S’appuyant sur L’Énéide de Virgile, poème épique de l’Antiquité romaine qui glorifie la destinée du troyen Énée comme ancêtre mythique des empereurs romains, le librettiste anglais de Purcell Nahum Tate modifie au 17e siècle certains éléments et ajoute aux déesses et dieux latins trois sorcières très shakespeariennes. De plus, il écrit un chœur d’une grande importance dans l’œuvre, tantôt courtisans, sorcières ou commentateurs à la façon antique, et dont le commentaire sobre de la scène de séparation : « Les grandes âmes conspirent contre elles-mêmes et refusent le remède qu’elles désirent le plus » met en lumière de façon très contemporaine les contradictions internes propres à chaque être humain.

La fabrique du sens propre à chaque époque : les forces invisibles

Ainsi, s’appuyant sur ces éléments constitutifs, nous souhaitons mettre en perspective la façon dont chaque époque à l’œuvre dans cet opéra invente une explication pour les forces invisibles qui tirent les ficelles de nos comportements, c’est-à-dire crée du sens pour combler les brèches de sa représentation du monde :

-Pour l’Antiquité, les humains subissent les dommages collatéraux des conflits des Dieux – Dieux eux-mêmes soumis aux impératifs du Destin.

Dans L’Enéide, Virgile se modèle sur les poèmes d’Homère et donne une suite à L’Iliade, racontant comment après la chute de Troie, le prince troyen Énée, fils de Vénus et du mortel Anchise, s’enfuit et apprend qu’il est destiné à fonder une nouvelle Troie sur les rivages italiens qui conduira à la future Rome.

Mais c’est sans compter la haine de Junon, qui n’a jamais digéré la pomme de la Discorde, donnée par le berger Pâris à Vénus pour désigner la plus belle d’entre les 3 déesses Vénus, Junon et Minerve – ce qui déclencha l’enlèvement d’Hélène et la guerre de Troie, et l’ire de Junon, perdante du concours et outragée en tant que protectrice des mariages.

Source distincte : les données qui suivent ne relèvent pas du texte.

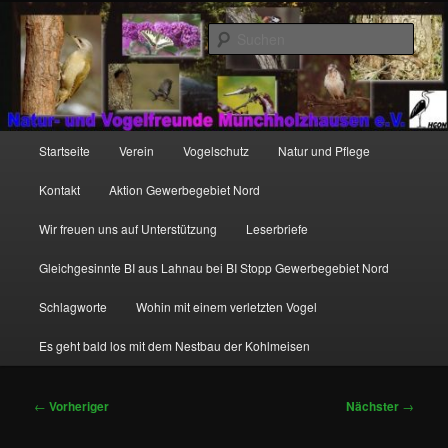
Zum
http://natur-und-vogelfreunde-muenchholzhausen.de/wp-
primären
content/uploads/2017/12/cropped-HGON_logo.jpg
Such
Inhalt
springen
Hauptmenü
Startseite
Verein
Vogelschutz
Natur und Pflege
Kontakt
Aktion Gewerbegebiet Nord
Wir freuen uns auf Unterstützung
Leserbriefe
Gleichgesinnte BI aus Lahnau bei BI Stopp Gewerbegebiet Nord
Schlagworte
Wohin mit einem verletzten Vogel
Es geht bald los mit dem Nestbau der Kohlmeisen
Beitragsnavigation
←
Vorheriger
Nächster
→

Énée ayant la double faute d’être troyen et fils de Vénus, Junon va provoquer des tempêtes en mer (on pense ici à L’Odyssée d’Ulysse) pour le détourner de son but. Le naufrage d’Énée sur les côtes de Carthage, ville consacrée à Junon, va pousser cette dernière à essayer de tromper Vénus par la promesse d’un mariage d’Énée avec la reine carthaginoise Didon dans une grotte. Vénus accepte sans être dupe, puis envoie Jupiter rappeler Énée à l’ordre de son Destin. La Renommée vient réveiller les fureurs du roi nubien Hyarbas qui convoitait Didon. De là s’ensuit la chute tant amoureuse que politique de Didon.

-Pour le 17e siècle, les sorcières représentent une figure fantastique de ce qui annonce la mort et précipite le destin malheureux des humains.

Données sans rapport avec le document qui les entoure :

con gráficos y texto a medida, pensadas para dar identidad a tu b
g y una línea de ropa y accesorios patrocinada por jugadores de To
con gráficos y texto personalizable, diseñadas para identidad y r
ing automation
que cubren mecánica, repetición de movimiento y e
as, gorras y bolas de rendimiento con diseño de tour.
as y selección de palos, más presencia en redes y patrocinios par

Parmi les sources d’inspiration de Nahum Tate, on pense inévitablement à Shakespeare (1564-1616) dont il a adapté des pièces dans les années 1680, et aux trois sorcières qui annoncent à Macbeth son Destin.

De fait, les magiciennes au sens large sont déjà présentes en littérature dès l’Antiquité (avec Circé ou Médée) mais surtout dans les grands cycles du Moyen Âge, représentatives de la « matière bretonne » comme les fées Morgane et Viviane dans Les Chevaliers de la table ronde, contrairement à la « matière française » qui n’inclut pas de fantastique dans ses poèmes épiques tels que La Chanson de Roland. Les sorcières et plus généralement le fantastique et la féérie –« fairy » – seraient-elles consubstantielles à l’imaginaire « breton/britton », qu’il soit celte ou anglo-saxon ? Les productions anglo-saxonnes récentes de fantasy (heroic fantasy ou space fantasy) telles que Harry Potter, Game of Thrones, Le Seigneur des Anneaux, La Guerre des Etoiles, Percy Jackson qui redonnent vie aux sorcières, dragons et autres monstres semblent le démontrer encore.

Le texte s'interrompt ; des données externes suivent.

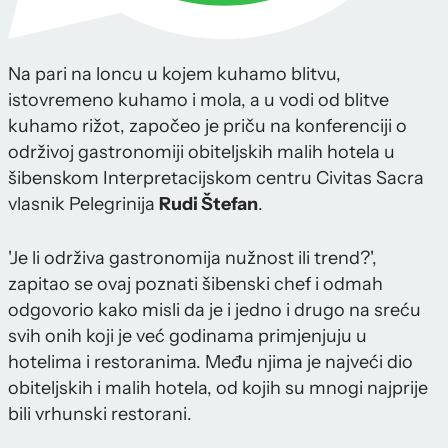
Na pari na loncu u kojem kuhamo blitvu,
istovremeno kuhamo i mola, a u vodi od blitve
kuhamo rižot, započeo je priču na konferenciji o
održivoj gastronomiji obiteljskih malih hotela u
šibenskom Interpretacijskom centru Civitas Sacra
vlasnik Pelegrinija
Rudi Štefan
.
'Je li održiva gastronomija nužnost ili trend?',
zapitao se ovaj poznati šibenski chef i odmah
odgovorio kako misli da je i jedno i drugo na sreću
svih onih koji je već godinama primjenjuju u
hotelima i restoranima. Među njima je najveći dio
obiteljskih i malih hotela, od kojih su mnogi najprije
bili vrhunski restorani.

Hors de la littérature, on peut noter aussi que les années 1580-1700, où ont œuvré Shakespeare puis Purcell, ont été la période la plus intense de la chasse aux sorcières dans la réalité sociale et politique de l’Europe.

Il est intéressant de noter une filiation presque directe des sorcières par rapport à l’Antiquité ; le terme «fée», dont les sorcières sont la version maléfique, vient du mot« fata » issu de «Fatum» : Destin en latin. Or, dans l’Antiquité, les gardiennes et exécutrices du Destin sont les trois Moires en Grèce (moïra : «destinée»), devenues les trois Parques à Rome, qui dévident le fil de la vie de chaque homme : la «fileuse» préside à la naissance, la «tireuse au sort» au déroulement de la vie, «l’inflexible» coupe le fil au moment de la mort. 

Dans cette optique, les sorcières s’apparenteraient à des annonciatrices et/ou des exécutrices du Fatum, donc du rapport au Destin mais aussi à la mort, et iraient par trois : celles de Purcell ne font pas exception, avec la Magicienne et ses deux Sorcières, qui vont précipiter la chute de Didon. C’est aussi une divinité « à trois formes », Hécate, qui est déesse des passages entre les mondes (accouchement, mort, carrefours) en Asie Mineure, puis de la magie et de la sorcellerie à Rome, imagerie poursuivie au Moyen Âge et au-delà ; même Shakespeare la fait apparaître nommément parmi les sorcières de Macbeth.

-Pour notre époque contemporaine, le regard se fait plus intérieur : c’est dans la psyché humaine que se trouvent les clés de compréhension de nos destins – sans nul besoin d’intervention divine ou maléfique.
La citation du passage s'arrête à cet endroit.